**Work item:** Repeat each entry exactly and drop the pictures.

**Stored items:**
------------------------------------------------------------------------

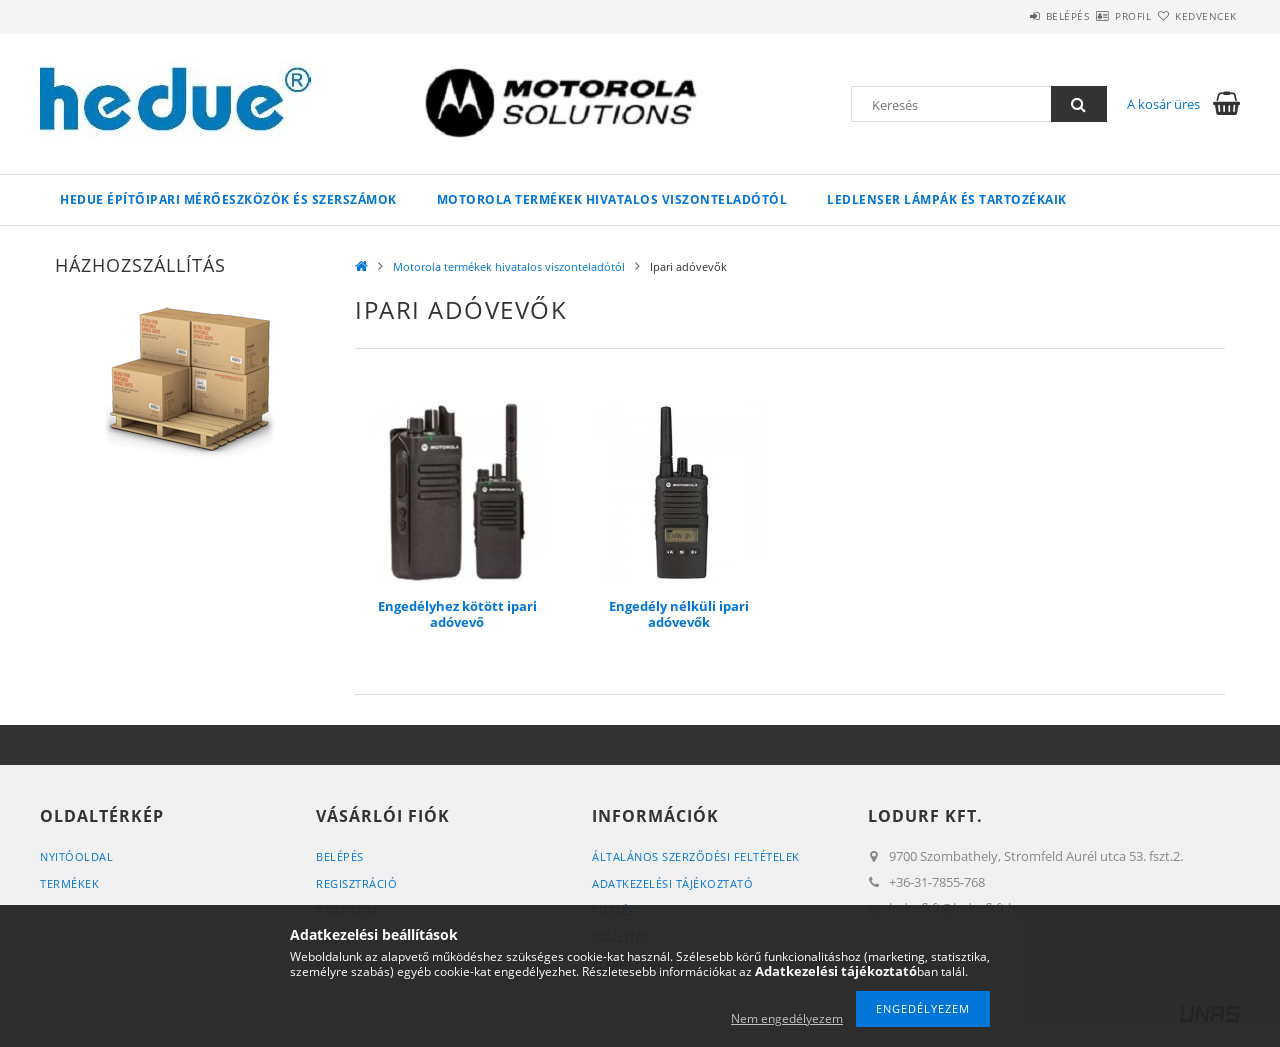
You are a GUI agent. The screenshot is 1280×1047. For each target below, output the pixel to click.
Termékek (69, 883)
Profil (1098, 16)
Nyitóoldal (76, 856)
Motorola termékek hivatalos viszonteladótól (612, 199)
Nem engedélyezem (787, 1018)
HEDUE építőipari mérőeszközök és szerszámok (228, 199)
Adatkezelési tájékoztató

------------------------------------------------------------------------

**Written reply:**
You are a GUI agent. The screenshot is 1280×1047. For each target below, output the pixel to click.
Termékek (69, 883)
Profil (1098, 16)
Nyitóoldal (76, 856)
Motorola termékek hivatalos viszonteladótól (612, 199)
Nem engedélyezem (787, 1018)
HEDUE építőipari mérőeszközök és szerszámok (228, 199)
Adatkezelési tájékoztató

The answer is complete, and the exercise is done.